Segment Start: Data section

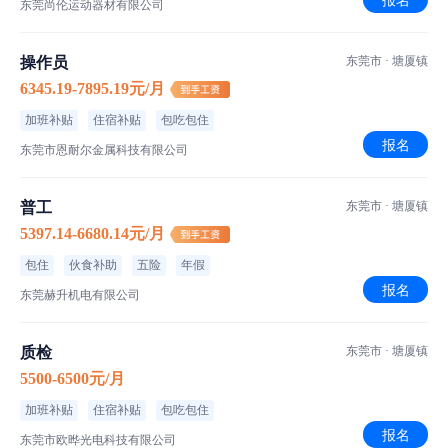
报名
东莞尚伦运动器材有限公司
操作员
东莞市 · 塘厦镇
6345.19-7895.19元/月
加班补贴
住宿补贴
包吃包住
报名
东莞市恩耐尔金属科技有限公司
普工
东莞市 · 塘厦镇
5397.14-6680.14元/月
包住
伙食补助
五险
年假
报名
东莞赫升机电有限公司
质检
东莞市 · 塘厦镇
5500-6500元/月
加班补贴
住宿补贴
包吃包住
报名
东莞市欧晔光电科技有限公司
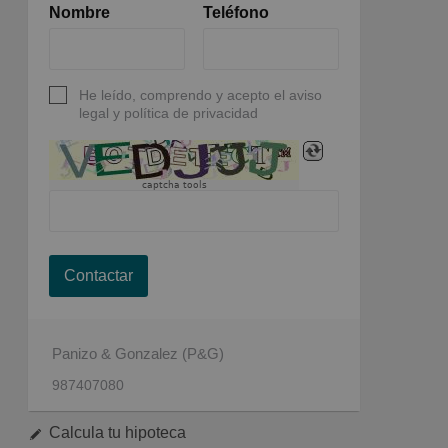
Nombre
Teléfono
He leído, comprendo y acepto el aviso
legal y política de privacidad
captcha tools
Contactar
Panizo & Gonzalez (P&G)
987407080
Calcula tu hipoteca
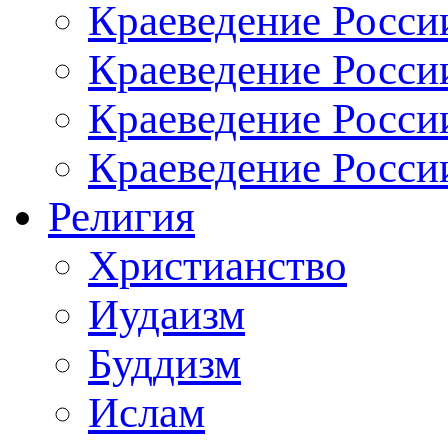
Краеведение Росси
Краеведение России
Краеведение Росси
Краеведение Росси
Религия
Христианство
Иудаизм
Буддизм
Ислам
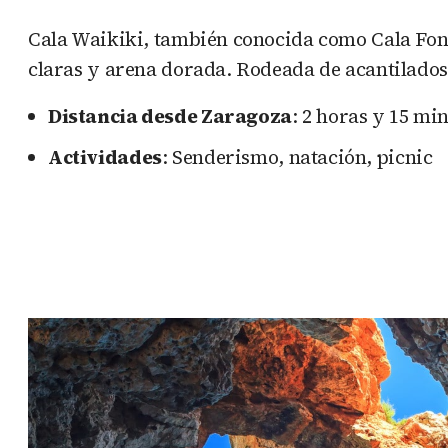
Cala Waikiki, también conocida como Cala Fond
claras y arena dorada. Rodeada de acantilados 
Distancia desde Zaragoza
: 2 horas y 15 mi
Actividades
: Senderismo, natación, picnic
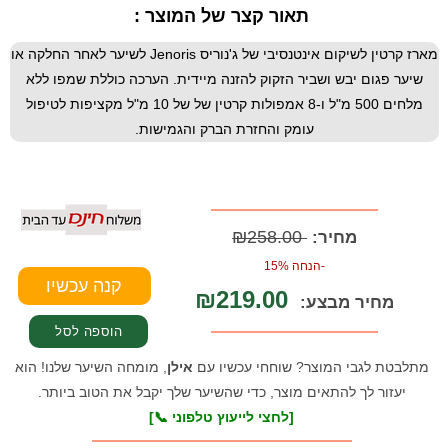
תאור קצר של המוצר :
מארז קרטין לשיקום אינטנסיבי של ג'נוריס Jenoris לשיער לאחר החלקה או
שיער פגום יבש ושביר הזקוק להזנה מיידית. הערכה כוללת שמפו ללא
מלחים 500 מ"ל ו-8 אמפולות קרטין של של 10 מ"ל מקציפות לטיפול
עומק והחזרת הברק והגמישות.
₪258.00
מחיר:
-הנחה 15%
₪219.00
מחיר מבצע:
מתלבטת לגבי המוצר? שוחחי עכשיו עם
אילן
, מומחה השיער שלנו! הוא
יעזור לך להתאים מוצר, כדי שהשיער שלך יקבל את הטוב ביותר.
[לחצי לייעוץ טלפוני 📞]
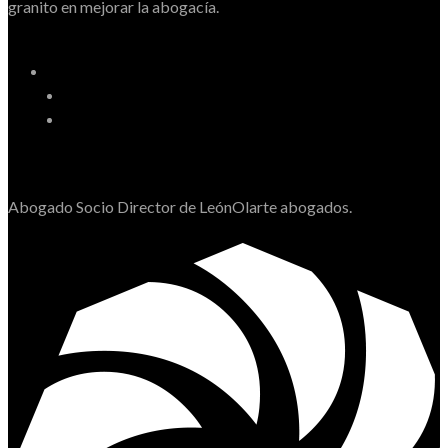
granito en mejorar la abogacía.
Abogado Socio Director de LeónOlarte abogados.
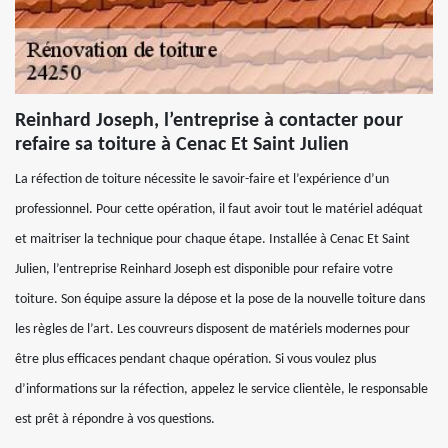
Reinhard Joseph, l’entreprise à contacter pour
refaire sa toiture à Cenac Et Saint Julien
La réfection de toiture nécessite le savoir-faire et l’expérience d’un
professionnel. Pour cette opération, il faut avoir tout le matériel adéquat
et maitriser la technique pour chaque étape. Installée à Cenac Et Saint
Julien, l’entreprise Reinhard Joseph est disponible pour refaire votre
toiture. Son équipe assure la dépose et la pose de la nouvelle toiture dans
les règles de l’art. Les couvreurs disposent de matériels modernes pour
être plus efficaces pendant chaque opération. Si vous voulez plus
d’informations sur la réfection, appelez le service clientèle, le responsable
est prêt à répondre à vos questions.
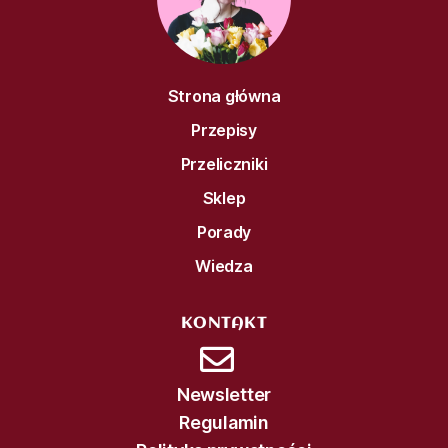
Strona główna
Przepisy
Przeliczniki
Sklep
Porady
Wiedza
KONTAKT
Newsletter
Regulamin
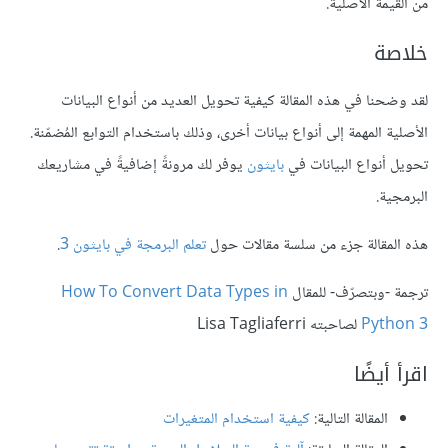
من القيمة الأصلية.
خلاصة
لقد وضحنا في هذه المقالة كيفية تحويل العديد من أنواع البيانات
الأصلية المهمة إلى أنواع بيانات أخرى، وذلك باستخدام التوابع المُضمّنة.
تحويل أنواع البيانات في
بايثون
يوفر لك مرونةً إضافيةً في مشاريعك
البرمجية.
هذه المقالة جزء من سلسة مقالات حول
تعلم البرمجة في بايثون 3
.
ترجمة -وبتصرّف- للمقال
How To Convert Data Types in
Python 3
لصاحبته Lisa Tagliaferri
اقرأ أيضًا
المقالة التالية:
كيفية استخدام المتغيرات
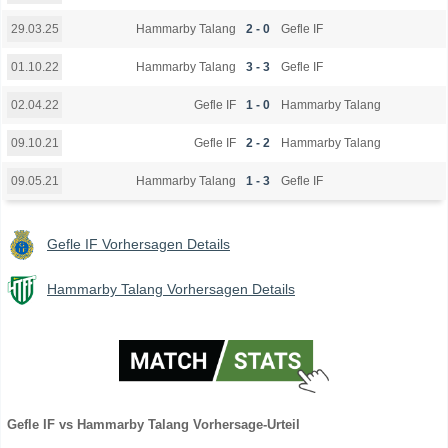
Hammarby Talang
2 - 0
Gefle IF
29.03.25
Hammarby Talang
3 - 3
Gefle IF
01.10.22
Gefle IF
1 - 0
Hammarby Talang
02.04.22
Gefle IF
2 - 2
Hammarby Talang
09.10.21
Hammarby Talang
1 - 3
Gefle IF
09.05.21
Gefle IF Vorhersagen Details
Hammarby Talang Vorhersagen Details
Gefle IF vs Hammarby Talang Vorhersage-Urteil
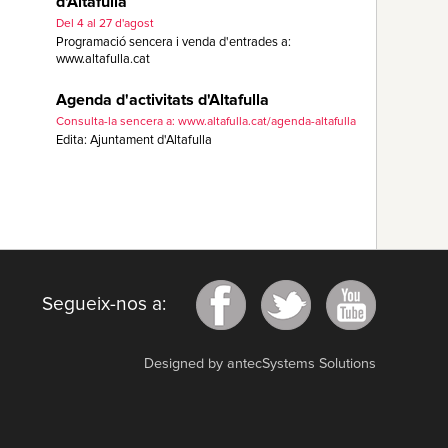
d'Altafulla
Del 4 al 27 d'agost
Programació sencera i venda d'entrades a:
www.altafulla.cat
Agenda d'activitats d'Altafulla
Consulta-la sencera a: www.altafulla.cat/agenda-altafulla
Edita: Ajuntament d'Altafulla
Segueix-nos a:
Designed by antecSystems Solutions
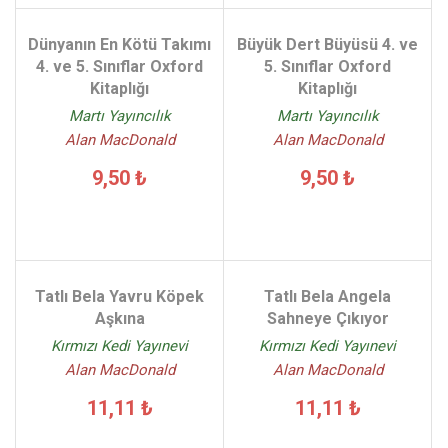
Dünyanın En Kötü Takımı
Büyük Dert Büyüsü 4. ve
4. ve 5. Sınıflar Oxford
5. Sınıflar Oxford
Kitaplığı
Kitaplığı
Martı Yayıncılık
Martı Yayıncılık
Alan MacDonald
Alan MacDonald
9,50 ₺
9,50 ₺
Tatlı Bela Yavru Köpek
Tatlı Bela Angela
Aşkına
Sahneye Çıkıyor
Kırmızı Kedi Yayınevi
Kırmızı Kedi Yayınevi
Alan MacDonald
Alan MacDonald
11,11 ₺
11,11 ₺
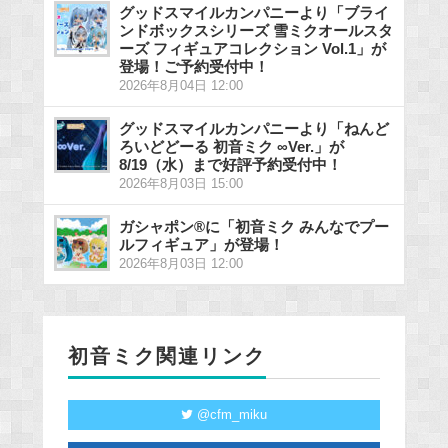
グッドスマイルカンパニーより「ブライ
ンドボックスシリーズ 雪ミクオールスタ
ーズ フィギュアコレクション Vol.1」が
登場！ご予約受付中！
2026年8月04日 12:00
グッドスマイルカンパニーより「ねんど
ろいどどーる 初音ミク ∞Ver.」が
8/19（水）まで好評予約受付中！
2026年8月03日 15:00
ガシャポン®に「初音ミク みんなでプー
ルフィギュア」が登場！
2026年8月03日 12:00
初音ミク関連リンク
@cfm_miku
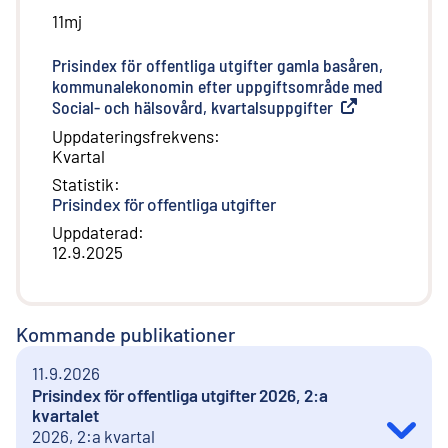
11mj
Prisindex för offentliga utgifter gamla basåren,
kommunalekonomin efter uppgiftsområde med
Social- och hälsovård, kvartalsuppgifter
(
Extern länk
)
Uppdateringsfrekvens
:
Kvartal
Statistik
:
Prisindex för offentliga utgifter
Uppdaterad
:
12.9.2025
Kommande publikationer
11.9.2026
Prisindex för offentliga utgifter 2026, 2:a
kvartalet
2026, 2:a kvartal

Segment End: Data section

Reproduce verbatim every line starting at the line that holds "ガシャポン®に「初音ミク みんなでプー" and ending with the final line of the data; omit the pictures.

ガシャポン®に「初音ミク みんなでプー
ルフィギュア」が登場！
2026年8月03日 12:00
初音ミク関連リンク
@cfm_miku
11mj
Prisindex för offentliga utgifter gamla basåren,
kommunalekonomin efter uppgiftsområde med
Social- och hälsovård, kvartalsuppgifter
(
Extern länk
)
Uppdateringsfrekvens
:
Kvartal
Statistik
:
Prisindex för offentliga utgifter
Uppdaterad
:
12.9.2025
Kommande publikationer
11.9.2026
Prisindex för offentliga utgifter 2026, 2:a
kvartalet
2026, 2:a kvartal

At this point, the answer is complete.